I'm simply pointing out that the ODS hasn't really changed in decades. A Pro V1 conforms to the 1990 standard. So, it's not about rolling back the rules/regulations/limitations, but actually rolling back the technology (making a Pinnacle that can spin - the Pinnacle part being the solid core for distance with the driver, the "spin" part being the urethane cover for spin/control off short irons).
How is it that you haven't understood that this whole topic has been about creating "entirely new rules" that would require the manufacturers to produce balls (and clubs) with less performance.
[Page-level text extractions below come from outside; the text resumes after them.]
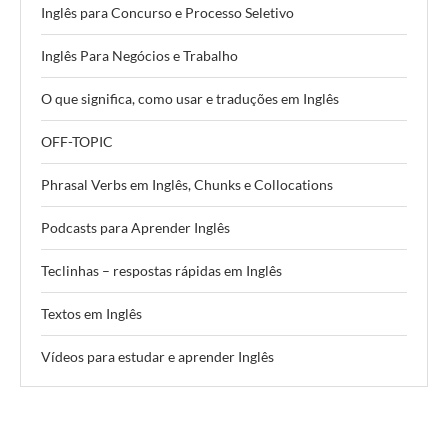
Inglês para Concurso e Processo Seletivo
Inglês Para Negócios e Trabalho
O que significa, como usar e traduções em Inglês
OFF-TOPIC
Phrasal Verbs em Inglês, Chunks e Collocations
Podcasts para Aprender Inglês
Teclinhas – respostas rápidas em Inglês
Textos em Inglês
Vídeos para estudar e aprender Inglês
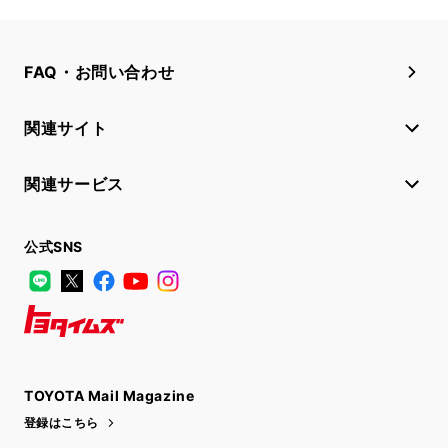
FAQ・お問い合わせ
関連サイト
関連サービス
公式SNS
LINE
X
Facebook
YouTube
Instagram
トヨタイムズ
TOYOTA Mail Magazine
登録はこちら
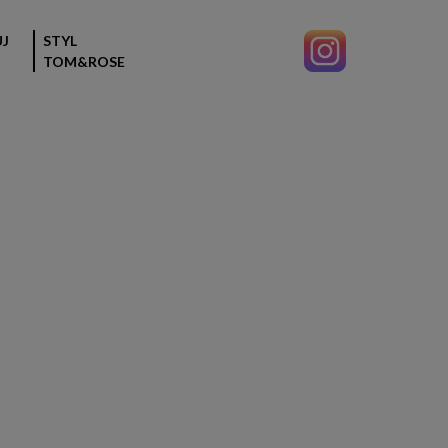
J
STYL
TOM&ROSE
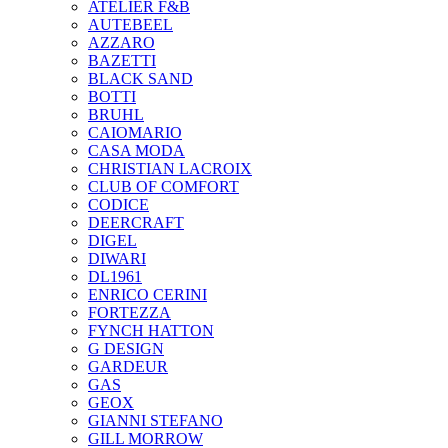
ATELIER F&B
AUTEBEEL
AZZARO
BAZETTI
BLACK SAND
BOTTI
BRUHL
CAIOMARIO
CASA MODA
CHRISTIAN LACROIX
CLUB OF COMFORT
CODICE
DEERCRAFT
DIGEL
DIWARI
DL1961
ENRICO CERINI
FORTEZZA
FYNCH HATTON
G DESIGN
GARDEUR
GAS
GEOX
GIANNI STEFANO
GILL MORROW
I understand it perfectly well, Garland… the fact is that it's not a "rollback" so much as it is a completely new implementation. Those who favor whatever this is would do well to choose a better title.
The problem is the horse bolted 15 years ago. The next quantum leap will be when today's 14 years olds get out there.
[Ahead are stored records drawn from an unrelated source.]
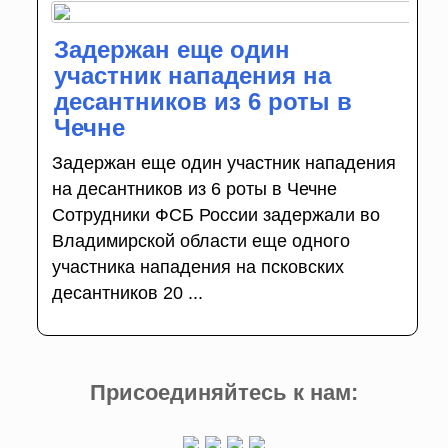
Задержан еще один
участник нападения на
десантников из 6 роты в
Чечне
Задержан еще один участник нападения
на десантников из 6 роты в Чечне
Сотрудники ФСБ России задержали во
Владимирской области еще одного
участника нападения на псковских
десантников 20 ...
Присоединяйтесь к нам:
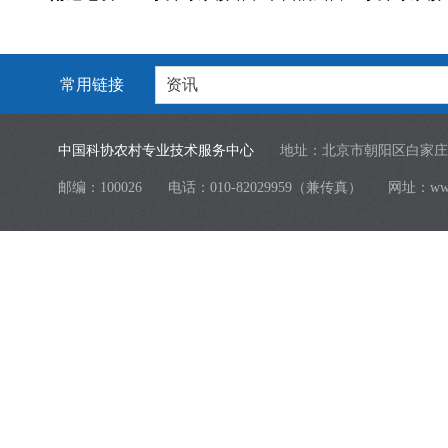
常用链接
资讯
中国科协农村专业技术服务中心
地址：北京市朝阳区白家庄
邮编：100026
电话：010-82029959（兼传真）
网址：
ww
You keep saying things like this, but your only real "proof" is the past, and you yourself acknowledge that people aren't going to continue to run much faster, or swim much faster, etc.
It's fear mongering of a sort (keeping in mind that we're talking about a silly game we all enjoy far too much). FUD.
You ain’t Mike Clayton. Or Jeff Warne. Or anybody else that you constantly attempt to denigrate.
Go back to The Sandbox. FUD.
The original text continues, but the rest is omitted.